Start of Block
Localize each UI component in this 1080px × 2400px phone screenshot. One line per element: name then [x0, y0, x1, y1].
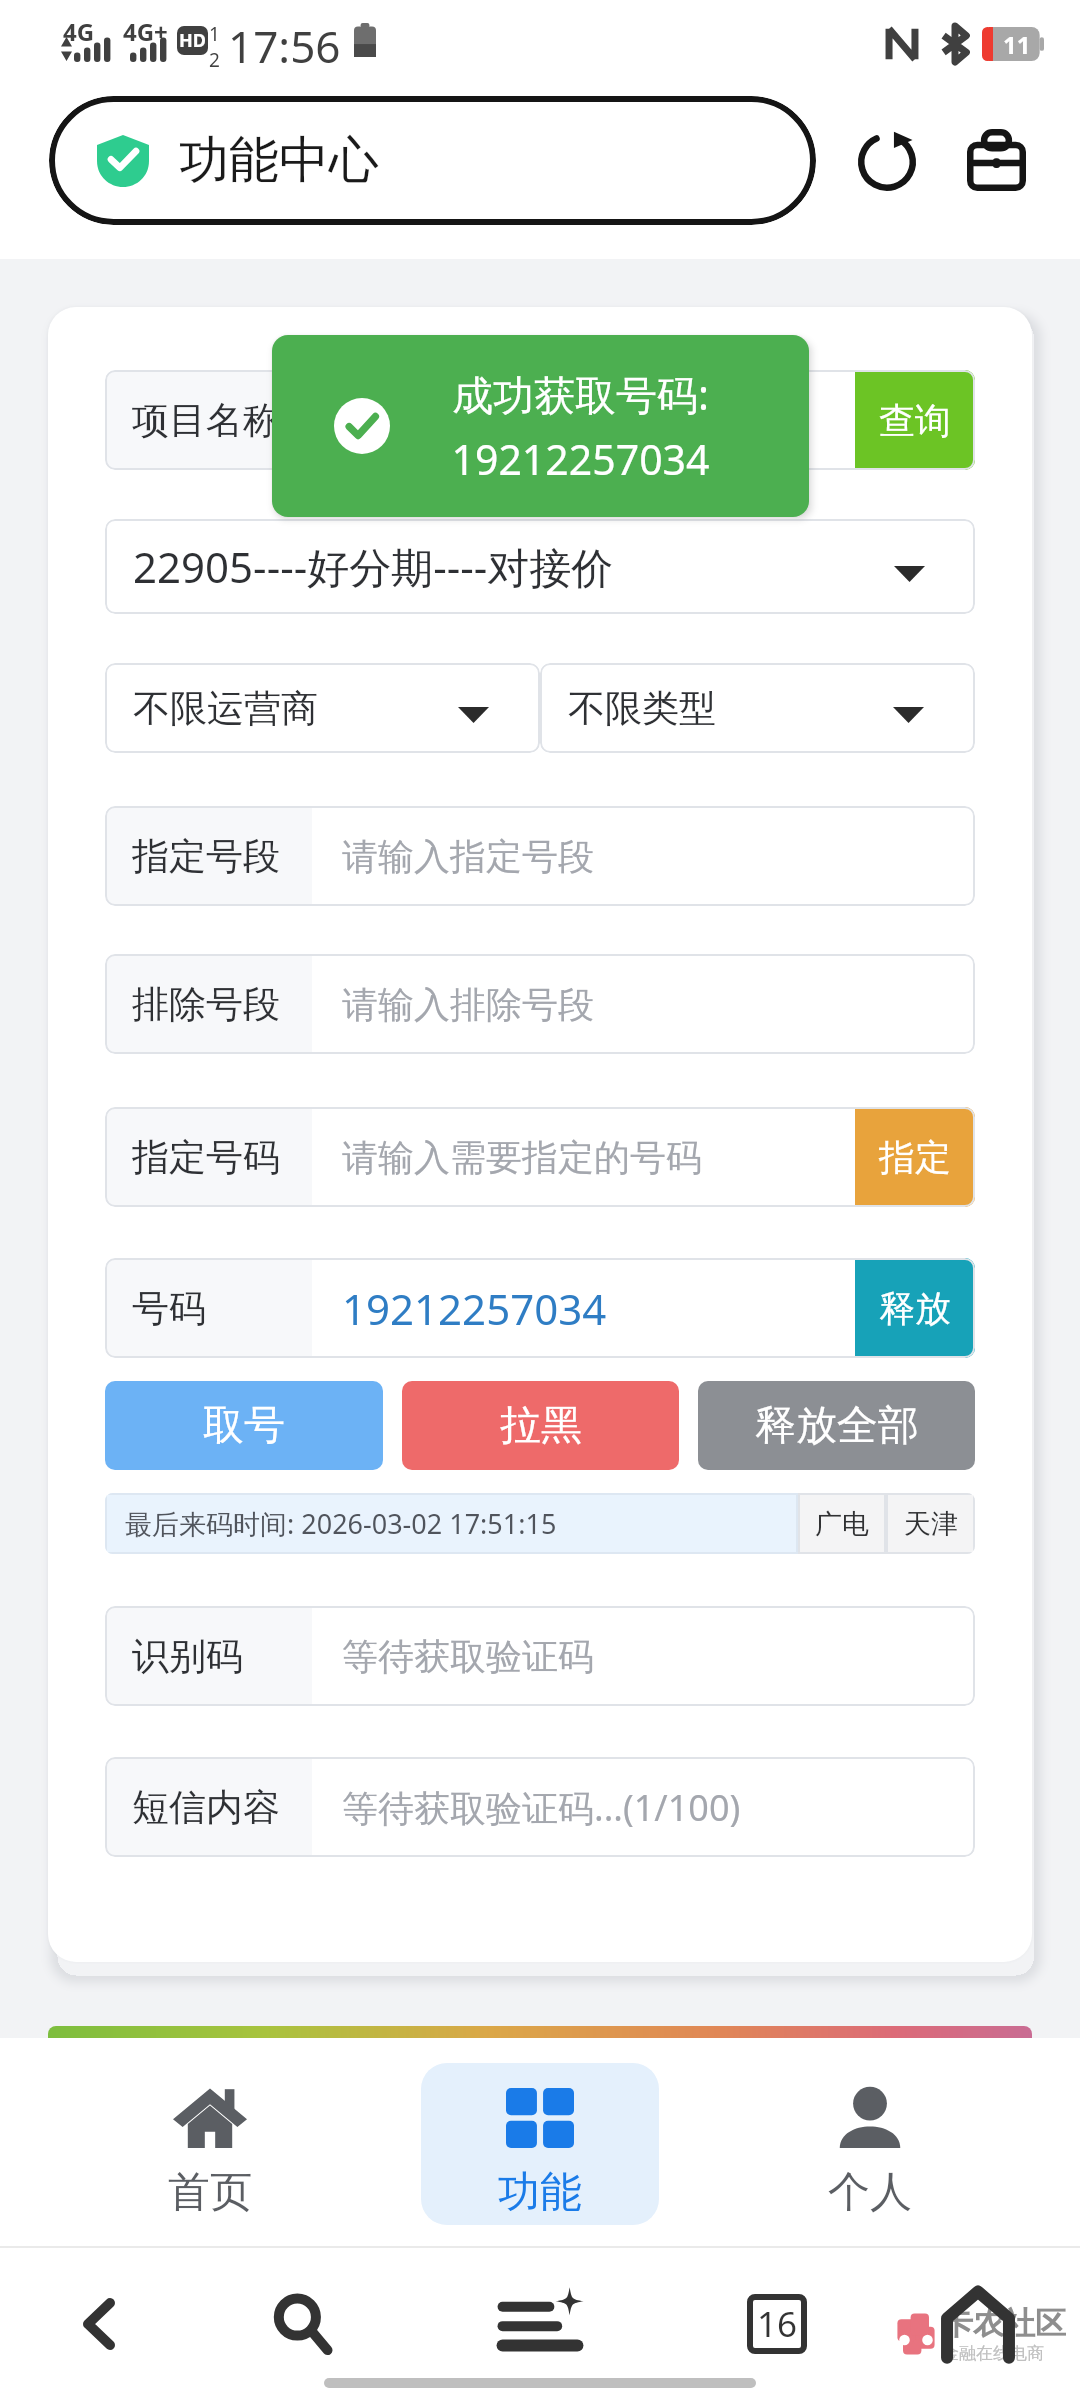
button[interactable]: 不限类型 — [540, 663, 975, 753]
staticText: 拉黑 — [500, 1400, 582, 1452]
staticText: 22905----好分期----对接价 — [133, 538, 614, 595]
staticText: 等待获取验证码 — [342, 1634, 594, 1679]
staticText: 请输入排除号段 — [342, 982, 594, 1027]
staticText: 卡农社区 — [942, 2304, 1066, 2343]
staticText: 11 — [1003, 28, 1031, 61]
staticText: 2 — [209, 47, 220, 73]
button[interactable]: 取号 — [105, 1381, 383, 1470]
button[interactable]: 个人 — [751, 2063, 989, 2225]
staticText: 指定号段 — [132, 833, 280, 880]
staticText: 最后来码时间: 2026-03-02 17:51:15 — [125, 1505, 557, 1542]
button[interactable]: 拉黑 — [402, 1381, 679, 1470]
staticText: 功能 — [498, 2166, 582, 2219]
staticText: 不限运营商 — [133, 685, 318, 732]
button[interactable]: Back — [45, 2269, 155, 2379]
staticText: 排除号段 — [132, 981, 280, 1028]
staticText: 首页 — [168, 2166, 252, 2219]
staticText: 等待获取验证码...(1/100) — [342, 1783, 741, 1832]
button[interactable]: 首页 — [91, 2063, 329, 2225]
staticText: 释放 — [879, 1286, 951, 1331]
staticText: 查询 — [879, 398, 951, 443]
button[interactable]: 指定 — [855, 1107, 975, 1207]
staticText: 天津 — [904, 1507, 958, 1541]
staticText: 指定 — [879, 1135, 951, 1180]
button[interactable]: 释放全部 — [698, 1381, 975, 1470]
staticText: 金融在线电商 — [942, 2343, 1044, 2364]
staticText: 识别码 — [132, 1633, 243, 1680]
staticText: 19212257034 — [342, 1280, 607, 1337]
staticText: 短信内容 — [132, 1784, 280, 1831]
staticText: 4G — [63, 15, 95, 48]
staticText: 功能中心 — [179, 129, 379, 192]
button[interactable]: Search — [247, 2269, 357, 2379]
button[interactable]: Toolbox — [941, 105, 1051, 215]
staticText: 不限类型 — [568, 685, 716, 732]
staticText: 请输入指定号段 — [342, 834, 594, 879]
button[interactable]: Home — [923, 2269, 1033, 2379]
staticText: 4G+ — [123, 15, 168, 48]
staticText: 释放全部 — [755, 1400, 919, 1452]
button[interactable]: 功能 — [421, 2063, 659, 2225]
button[interactable]: Tabs — [722, 2269, 832, 2379]
button[interactable]: 22905----好分期----对接价 — [105, 519, 975, 614]
button[interactable]: 不限运营商 — [105, 663, 540, 753]
button[interactable]: Refresh — [832, 105, 942, 215]
staticText: 项目名称 — [132, 397, 280, 444]
staticText: 17:56 — [228, 16, 341, 76]
button[interactable]: 释放 — [855, 1258, 975, 1358]
staticText: 取号 — [203, 1400, 285, 1452]
staticText: 个人 — [828, 2166, 912, 2219]
staticText: HD — [179, 28, 206, 53]
staticText: 指定号码 — [132, 1134, 280, 1181]
button[interactable]: 功能中心 — [49, 96, 816, 225]
button[interactable]: 查询 — [855, 370, 975, 470]
staticText: 成功获取号码: 19212257034 — [390, 366, 771, 487]
staticText: 请输入需要指定的号码 — [342, 1135, 702, 1180]
button[interactable]: Menu — [485, 2269, 595, 2379]
staticText: 16 — [757, 2300, 798, 2348]
staticText: 1 — [209, 21, 220, 47]
staticText: 号码 — [132, 1285, 206, 1332]
staticText: 广电 — [815, 1507, 869, 1541]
End of Block
● What is needed:
Scan the listing for the string "功能中心", then copy every line where it appears.

● Solution for this task:
staticText: 功能中心 — [179, 129, 379, 192]
button[interactable]: 功能中心 — [49, 96, 816, 225]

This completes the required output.